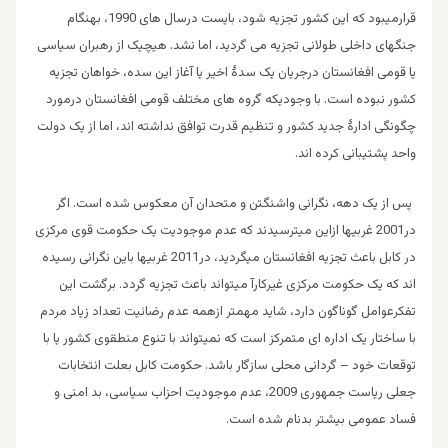
قرارمیبود که این کشور تجزیه شود، بایست درسال های 1990، بهنگام
جنگهای داخلی طولانی تجزیه می گردید، اما نشد. هیچیک از رهبران سیاسی
یا قومی افغانستان درجریان یک سدۀ اخیر یا آغاز این سده، خواهان تجزیه
کشور نبوده است. با وجودیکه گروه های مختلف قومی افغانستان درمورد
چگونگی ادارۀ جدید کشور و تنظیم قدرت توافق نداشته اند، اما از یک دولت
واحد پشتیبانی کرده اند.
پس از یک دهه، نگرانی واشنگتن و متحدان آن معکوس شده است. اگر
در2001 غربیها ازاین میترسیدند که عدم موجودیت یک حکومت قوی مرکزی
در کابل باعث تجزیه افغانستان میگردید، در2011 غربیها باین نگرانی رسیده
اند که یک حکومت مرکزی غیرکارآ میتواند باعث تجزیه گردد. برگشت این
تفکرعوامل گوناگون دارد، شاید مهمتر ازهمه عدم رضائیت تعداد زیاد مردم
با ساختار یک اداره ای متمرکز است که نمیتواند با تنوع منطقوی کشور یا با
توقعات خود – گردانی محلی سازگار باشد. حکومت کابل بعلت انتخابات
جعلی ریاست جمهوری 2009، عدم موجودیت احزاب سیاسی، بد امنی و
فساد عمومی بیشتر بدنام شده است.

==*==

> **TASK**: Nothing but the lines from the one containing "کشور نبوده است." to the end of the material should be printed, each exactly as written.

> **YOUR RESPONSE**:
کشور نبوده است. با وجودیکه گروه های مختلف قومی افغانستان درمورد
چگونگی ادارۀ جدید کشور و تنظیم قدرت توافق نداشته اند، اما از یک دولت
واحد پشتیبانی کرده اند.
پس از یک دهه، نگرانی واشنگتن و متحدان آن معکوس شده است. اگر
در2001 غربیها ازاین میترسیدند که عدم موجودیت یک حکومت قوی مرکزی
در کابل باعث تجزیه افغانستان میگردید، در2011 غربیها باین نگرانی رسیده
اند که یک حکومت مرکزی غیرکارآ میتواند باعث تجزیه گردد. برگشت این
تفکرعوامل گوناگون دارد، شاید مهمتر ازهمه عدم رضائیت تعداد زیاد مردم
با ساختار یک اداره ای متمرکز است که نمیتواند با تنوع منطقوی کشور یا با
توقعات خود – گردانی محلی سازگار باشد. حکومت کابل بعلت انتخابات
جعلی ریاست جمهوری 2009، عدم موجودیت احزاب سیاسی، بد امنی و
فساد عمومی بیشتر بدنام شده است.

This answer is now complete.